Task details
A word-for-word copy of the records that follow is needed, with every picture omitted.

Material provided
◆ ◆ ◆ ◆ ◆

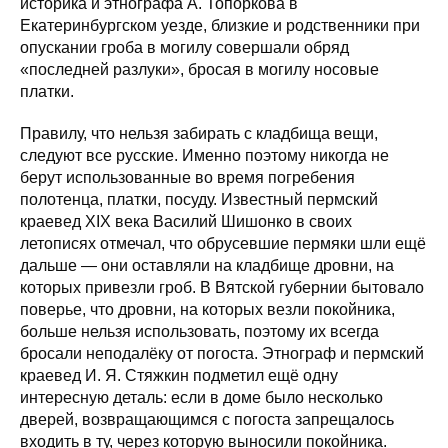
историка и этнографа А. Топоркова в
Екатеринбургском уезде, близкие и родственники при
опускании гроба в могилу совершали обряд
«последней разлуки», бросая в могилу носовые
платки.
Правилу, что нельзя забирать с кладбища вещи,
следуют все русские. Именно поэтому никогда не
берут использованные во время погребения
полотенца, платки, посуду. Известный пермский
краевед XIX века Василий Шишонко в своих
летописях отмечал, что обрусевшие пермяки шли ещё
дальше — они оставляли на кладбище дровни, на
которых привезли гроб. В Вятской губернии бытовало
поверье, что дровни, на которых везли покойника,
больше нельзя использовать, поэтому их всегда
бросали неподалёку от погоста. Этнограф и пермский
краевед И. Я. Стяжкин подметил ещё одну
интересную деталь: если в доме было несколько
дверей, возвращающимся с погоста запрещалось
входить в ту, через которую выносили покойника.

◆ ◆ ◆ ◆ ◆

Task output
историка и этнографа А. Топоркова в
Екатеринбургском уезде, близкие и родственники при
опускании гроба в могилу совершали обряд
«последней разлуки», бросая в могилу носовые
платки.
Правилу, что нельзя забирать с кладбища вещи,
следуют все русские. Именно поэтому никогда не
берут использованные во время погребения
полотенца, платки, посуду. Известный пермский
краевед XIX века Василий Шишонко в своих
летописях отмечал, что обрусевшие пермяки шли ещё
дальше — они оставляли на кладбище дровни, на
которых привезли гроб. В Вятской губернии бытовало
поверье, что дровни, на которых везли покойника,
больше нельзя использовать, поэтому их всегда
бросали неподалёку от погоста. Этнограф и пермский
краевед И. Я. Стяжкин подметил ещё одну
интересную деталь: если в доме было несколько
дверей, возвращающимся с погоста запрещалось
входить в ту, через которую выносили покойника.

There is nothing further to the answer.